Two University of Hawaiʻi at Mānoa students have developed a sustainable roof design using native moss and recycled fishing net.

Shelby Cerwonka and Jasmine Reighard wanted their project to tackle climate change on a household level.

The pair used recycled fishing nets collected by Sustainable Coastlines Hawai‘i, and they collected the native pincushion moss found along the Koʻolau mountains in Windward Oʻahu.

The team built four structures and measured their temperatures over a three-month period. They found the structures with moss roofs were cooler by about 5 degrees Fahrenheit.

“We wanted to create something that was lightweight, that was affordable and that could still serve in a plethora of environmental solutions," Cerwonka said. "And moss was a perfect candidate of biological matter since it doesn't require roots and I'm trying to think of another way to solve another issue was coming up with using the recycled fishnet as that alternative soil medium because it's so readily available.”

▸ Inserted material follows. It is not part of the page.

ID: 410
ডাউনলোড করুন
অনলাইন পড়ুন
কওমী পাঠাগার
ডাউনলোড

Cerwonka and Reighard graduated in the spring. They hope to publish their findings in a scientific journal in the next few months.

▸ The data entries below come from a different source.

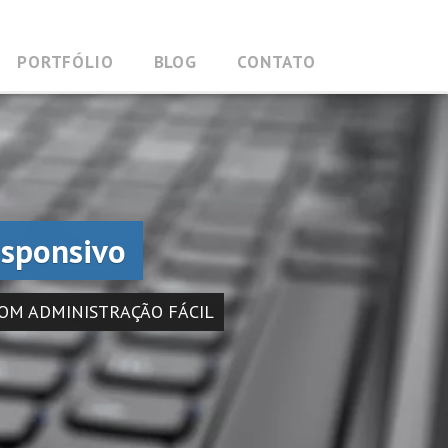
PORTFÓLIO
BLOG
CONTATO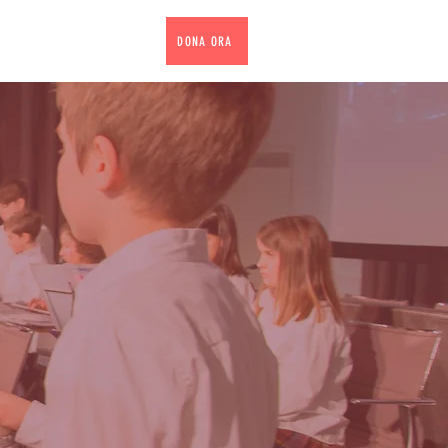
PROGETTI
SOSTIENICI
DONA ORA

They eventually want to commercialize the innovation.

During the trial phase, the most costly expense was a waterproof tarp used between the structure and the moss. The moss was propagated and the recycled fishing net was donated. Another cost would be installation and watering.

"But the great thing about moss is that it doesn't require a lot of water, which a lot of green roofs do," Reighard said. "With moss, they can go a long time without water. I think we've gone maybe three weeks without watering them and they go into a dormant state, which basically they turn white. But once you water them again they go back to green and keep doing what they're doing."

But they believe the biggest hurdle will be automating the process of transforming the recycled fishing nets into mats for the moss. By hand, it took them three months to make two mats on their test structures.

The project received more than $9,000 from the UH Mānoa Undergraduate Research Opportunities Program.